→ Supplied material

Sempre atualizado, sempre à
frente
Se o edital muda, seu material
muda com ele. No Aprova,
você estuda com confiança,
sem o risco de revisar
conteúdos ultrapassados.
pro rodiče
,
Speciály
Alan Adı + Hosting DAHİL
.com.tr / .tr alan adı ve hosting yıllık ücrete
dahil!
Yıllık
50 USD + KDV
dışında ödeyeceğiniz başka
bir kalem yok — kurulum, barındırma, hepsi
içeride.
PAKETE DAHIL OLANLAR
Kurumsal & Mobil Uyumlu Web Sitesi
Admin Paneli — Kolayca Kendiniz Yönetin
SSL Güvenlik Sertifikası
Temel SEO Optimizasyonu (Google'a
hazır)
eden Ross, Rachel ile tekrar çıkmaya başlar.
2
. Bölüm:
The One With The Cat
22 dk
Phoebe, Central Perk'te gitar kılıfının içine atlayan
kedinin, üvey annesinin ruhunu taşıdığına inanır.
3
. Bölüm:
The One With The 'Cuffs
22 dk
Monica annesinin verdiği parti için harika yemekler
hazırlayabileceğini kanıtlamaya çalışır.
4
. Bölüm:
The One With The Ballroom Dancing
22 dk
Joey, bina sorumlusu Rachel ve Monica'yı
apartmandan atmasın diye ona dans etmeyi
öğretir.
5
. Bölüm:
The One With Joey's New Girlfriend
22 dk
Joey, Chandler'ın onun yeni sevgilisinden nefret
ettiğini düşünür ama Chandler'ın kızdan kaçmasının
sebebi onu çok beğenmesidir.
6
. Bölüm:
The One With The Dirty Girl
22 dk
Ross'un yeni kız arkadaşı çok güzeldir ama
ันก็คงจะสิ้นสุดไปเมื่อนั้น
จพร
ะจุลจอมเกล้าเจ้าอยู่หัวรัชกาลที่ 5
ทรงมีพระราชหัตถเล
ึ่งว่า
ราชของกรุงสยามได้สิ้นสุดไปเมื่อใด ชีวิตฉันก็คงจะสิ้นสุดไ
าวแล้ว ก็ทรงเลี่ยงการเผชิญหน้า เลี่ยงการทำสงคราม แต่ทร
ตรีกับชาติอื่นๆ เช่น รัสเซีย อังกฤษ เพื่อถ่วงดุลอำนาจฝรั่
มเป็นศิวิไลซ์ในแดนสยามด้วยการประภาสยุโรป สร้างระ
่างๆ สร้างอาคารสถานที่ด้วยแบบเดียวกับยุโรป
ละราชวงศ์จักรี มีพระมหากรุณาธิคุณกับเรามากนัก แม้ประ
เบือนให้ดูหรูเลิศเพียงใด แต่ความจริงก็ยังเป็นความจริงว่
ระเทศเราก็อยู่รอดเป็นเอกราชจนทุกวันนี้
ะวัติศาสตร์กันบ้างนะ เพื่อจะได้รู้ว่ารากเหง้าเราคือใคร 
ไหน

→ Exercise prompt
Gather from the data above every line with the string "Chandler".

→ Solution
Joey, Chandler'ın onun yeni sevgilisinden nefret
ettiğini düşünür ama Chandler'ın kızdan kaçmasının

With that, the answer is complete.